Exercise goal: In the records below, how many lines hold the word "para"? Give only the number.

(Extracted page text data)
[Start of section]

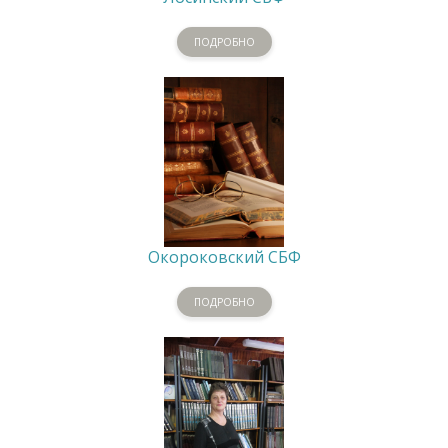
ПОДРОБНО
Окороковский СБФ
ПОДРОБНО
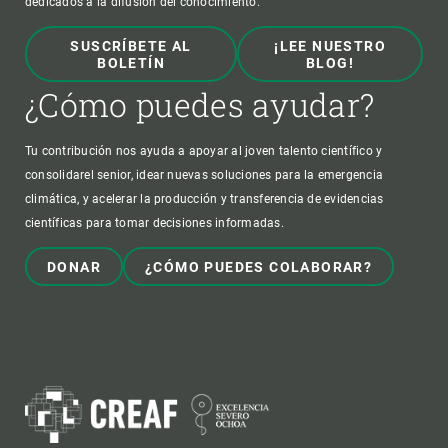
dedicados a la difusión del conocimiento.
SUSCRÍBETE AL
¡LEE NUESTRO
BOLETÍN
BLOG!
¿Cómo puedes ayudar?
Tu contribución nos ayuda a apoyar al joven talento científico y
consolidarel senior, idear nuevas soluciones para la emergencia
climática, y acelerar la producción y transferencia de evidencias
científicas para tomar decisiones informadas.
DONAR
¿CÓMO PUEDES COLABORAR?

[End of section]

Response: 2